**PROBLEM TO SOLVE**
The listing below holds a line with "que le produit" and a line with "Selon une disposition". Reproduce those two lines exactly, plus everything between them.

─── RECORDS SHOWN ───

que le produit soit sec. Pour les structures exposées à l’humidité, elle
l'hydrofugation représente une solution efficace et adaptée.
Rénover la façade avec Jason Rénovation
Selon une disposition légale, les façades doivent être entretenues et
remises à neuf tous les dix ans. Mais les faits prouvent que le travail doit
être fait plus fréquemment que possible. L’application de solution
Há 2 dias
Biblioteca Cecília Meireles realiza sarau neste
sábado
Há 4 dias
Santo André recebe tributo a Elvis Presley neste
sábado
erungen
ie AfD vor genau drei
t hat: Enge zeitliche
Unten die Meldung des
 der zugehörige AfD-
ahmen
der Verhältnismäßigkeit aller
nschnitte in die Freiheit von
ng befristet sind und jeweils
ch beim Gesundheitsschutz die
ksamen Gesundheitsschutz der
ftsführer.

───
─── RECORDS SHOWN ───

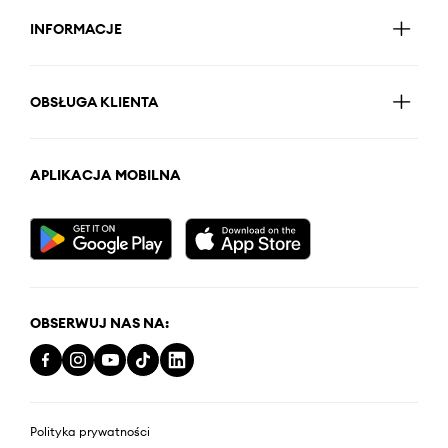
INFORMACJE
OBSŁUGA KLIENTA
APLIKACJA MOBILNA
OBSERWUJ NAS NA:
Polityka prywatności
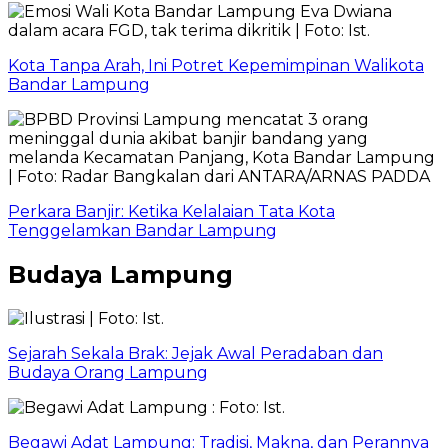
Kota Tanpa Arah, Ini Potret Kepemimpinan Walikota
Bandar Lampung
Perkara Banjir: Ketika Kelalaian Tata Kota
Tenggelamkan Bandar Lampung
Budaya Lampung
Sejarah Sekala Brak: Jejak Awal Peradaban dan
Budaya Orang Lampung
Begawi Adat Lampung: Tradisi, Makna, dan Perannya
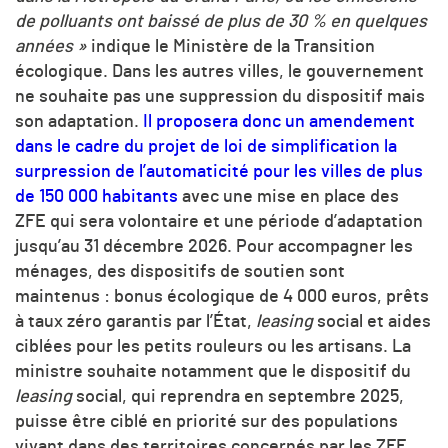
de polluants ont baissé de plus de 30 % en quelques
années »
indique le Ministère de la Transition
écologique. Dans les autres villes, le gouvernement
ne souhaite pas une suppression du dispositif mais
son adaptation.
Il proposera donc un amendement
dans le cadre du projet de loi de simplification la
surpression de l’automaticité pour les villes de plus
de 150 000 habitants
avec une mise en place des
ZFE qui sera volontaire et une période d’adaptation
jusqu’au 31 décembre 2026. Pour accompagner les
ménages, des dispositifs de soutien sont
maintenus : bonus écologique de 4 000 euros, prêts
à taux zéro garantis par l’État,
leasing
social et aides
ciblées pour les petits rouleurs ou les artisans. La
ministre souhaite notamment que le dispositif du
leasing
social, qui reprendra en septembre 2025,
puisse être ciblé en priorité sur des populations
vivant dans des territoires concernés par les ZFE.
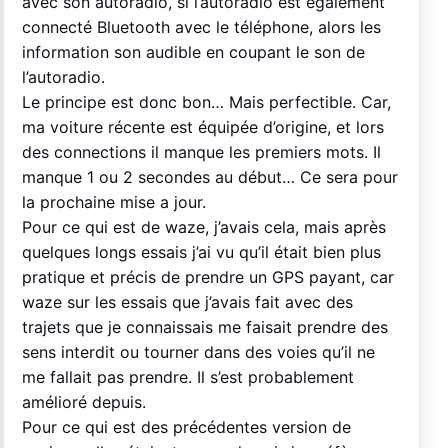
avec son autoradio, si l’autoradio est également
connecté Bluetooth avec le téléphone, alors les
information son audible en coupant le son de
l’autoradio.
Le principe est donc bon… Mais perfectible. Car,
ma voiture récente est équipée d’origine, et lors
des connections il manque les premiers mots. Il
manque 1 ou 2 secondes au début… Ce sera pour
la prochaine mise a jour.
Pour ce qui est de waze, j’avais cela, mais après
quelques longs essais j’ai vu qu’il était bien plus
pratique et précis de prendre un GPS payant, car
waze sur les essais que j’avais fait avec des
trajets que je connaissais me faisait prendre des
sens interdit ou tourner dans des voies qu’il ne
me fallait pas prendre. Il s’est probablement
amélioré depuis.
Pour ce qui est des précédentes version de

───

**EXERCISE RESULT**
que le produit soit sec. Pour les structures exposées à l’humidité, elle
l'hydrofugation représente une solution efficace et adaptée.
Rénover la façade avec Jason Rénovation
Selon une disposition légale, les façades doivent être entretenues et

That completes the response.